Sur la Route de Compostelle : à la croisée des destins

Disponible en DVD chez L'atelier d'images. Bonus DVD : Le Camino vu du ciel. 

Accrochée au bout d’un fil, la coquille Saint-Jacques se balance au gré des pas : elle ne pèse rien sur le sac, néanmoins sa présence est lourde de sens. Symbole des pèlerins et des chemins menant à la capitale de la Galice au nord-ouest de l’Espagne, la coquille rappelle la quête de son porteur : marcher jusqu’à Saint-Jacques de Compostelle, finalité d’une aventure aussi physique qu’intérieure. Et comme nous le montre très justement le touchant documentaire du duo Noel Smyth et Fergus Grady, le chemin vaut autant que le but.
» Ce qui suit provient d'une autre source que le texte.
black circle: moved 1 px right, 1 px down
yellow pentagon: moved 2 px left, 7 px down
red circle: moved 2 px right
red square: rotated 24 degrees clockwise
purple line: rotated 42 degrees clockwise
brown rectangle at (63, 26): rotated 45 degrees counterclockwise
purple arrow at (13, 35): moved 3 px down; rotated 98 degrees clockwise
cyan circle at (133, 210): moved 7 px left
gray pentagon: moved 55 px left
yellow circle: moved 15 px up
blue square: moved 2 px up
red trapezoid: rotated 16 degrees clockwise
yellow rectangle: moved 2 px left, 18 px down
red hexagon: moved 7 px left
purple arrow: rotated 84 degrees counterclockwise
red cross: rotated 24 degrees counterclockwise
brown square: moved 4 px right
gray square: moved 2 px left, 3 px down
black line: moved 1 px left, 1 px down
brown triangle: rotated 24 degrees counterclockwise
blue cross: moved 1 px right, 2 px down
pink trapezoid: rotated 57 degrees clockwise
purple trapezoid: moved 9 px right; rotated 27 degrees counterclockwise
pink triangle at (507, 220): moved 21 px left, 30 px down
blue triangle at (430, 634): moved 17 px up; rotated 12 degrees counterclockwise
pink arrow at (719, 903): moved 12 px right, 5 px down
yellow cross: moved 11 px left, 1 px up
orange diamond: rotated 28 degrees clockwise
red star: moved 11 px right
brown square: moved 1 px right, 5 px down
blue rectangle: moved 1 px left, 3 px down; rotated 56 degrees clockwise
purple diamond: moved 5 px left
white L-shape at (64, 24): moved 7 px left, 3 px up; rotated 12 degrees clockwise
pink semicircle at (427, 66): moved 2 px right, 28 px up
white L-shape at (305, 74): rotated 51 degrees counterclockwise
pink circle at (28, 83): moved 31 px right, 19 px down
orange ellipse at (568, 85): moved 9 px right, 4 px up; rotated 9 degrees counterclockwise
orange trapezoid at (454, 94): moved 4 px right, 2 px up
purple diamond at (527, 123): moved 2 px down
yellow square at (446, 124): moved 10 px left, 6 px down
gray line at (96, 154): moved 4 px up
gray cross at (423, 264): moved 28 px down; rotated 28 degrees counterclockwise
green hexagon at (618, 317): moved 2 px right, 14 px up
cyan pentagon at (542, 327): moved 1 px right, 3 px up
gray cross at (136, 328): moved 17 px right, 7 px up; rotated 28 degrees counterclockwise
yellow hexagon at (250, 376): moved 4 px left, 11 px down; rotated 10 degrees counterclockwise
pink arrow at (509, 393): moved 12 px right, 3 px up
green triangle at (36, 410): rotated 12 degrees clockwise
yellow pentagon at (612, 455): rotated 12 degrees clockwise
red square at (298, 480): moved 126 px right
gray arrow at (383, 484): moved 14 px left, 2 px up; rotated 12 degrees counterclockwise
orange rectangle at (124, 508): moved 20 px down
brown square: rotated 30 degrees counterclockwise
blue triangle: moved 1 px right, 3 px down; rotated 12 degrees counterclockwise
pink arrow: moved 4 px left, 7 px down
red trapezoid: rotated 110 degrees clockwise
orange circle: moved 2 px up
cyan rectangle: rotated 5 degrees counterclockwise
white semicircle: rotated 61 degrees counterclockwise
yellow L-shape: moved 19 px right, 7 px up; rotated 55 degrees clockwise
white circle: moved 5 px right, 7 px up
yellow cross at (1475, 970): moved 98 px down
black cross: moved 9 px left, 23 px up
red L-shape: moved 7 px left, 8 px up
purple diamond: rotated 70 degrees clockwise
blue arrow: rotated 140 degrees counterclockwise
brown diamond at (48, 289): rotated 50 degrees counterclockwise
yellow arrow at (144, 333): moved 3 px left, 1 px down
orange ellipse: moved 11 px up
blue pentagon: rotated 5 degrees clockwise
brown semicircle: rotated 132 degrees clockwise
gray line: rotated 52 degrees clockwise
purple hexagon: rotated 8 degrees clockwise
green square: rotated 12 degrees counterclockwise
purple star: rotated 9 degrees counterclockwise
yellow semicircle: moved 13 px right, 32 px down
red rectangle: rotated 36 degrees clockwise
Derrière les kilomètres parcourus, des rencontres, des récits, des espoirs, et surtout, une formidable fraternité.

De la frontière française à la Galice, Sur la Route de Compostelle nous immerge dans l’intimité de six destins. Des tranches de vies qui gravitent autour des thèmes du deuil et de la résilience, avec un horizon commun : le dépassement de soi. On découvre ainsi Sue, une vielle dame en proie à des soucis de santé, véritable figure de ce documentaire. Malgré son sourire, chaque journée est un challenge supplémentaire pour cette femme de 70 ans. Si parfois la douleur physique l’emporte, sa volonté de réussir est impérieuse : une manière d’affronter une dernière fois la fatalité d’un corps vieillissant. C’est également le récit de Julie, une veuve ayant perdu son époux et son fils à quelques jours d’intervalle. Un drame comme une marque indélébile, une souffrance intérieure qu’elle tente d’exorciser. Elle peut heureusement compter sur ses compagnons pèlerins pour l’épauler dans cette épreuve initiatique. Bien qu’ils ne se connaissent pas, ils partagent cette expérience fédératrice qui délie les langues et les esprits.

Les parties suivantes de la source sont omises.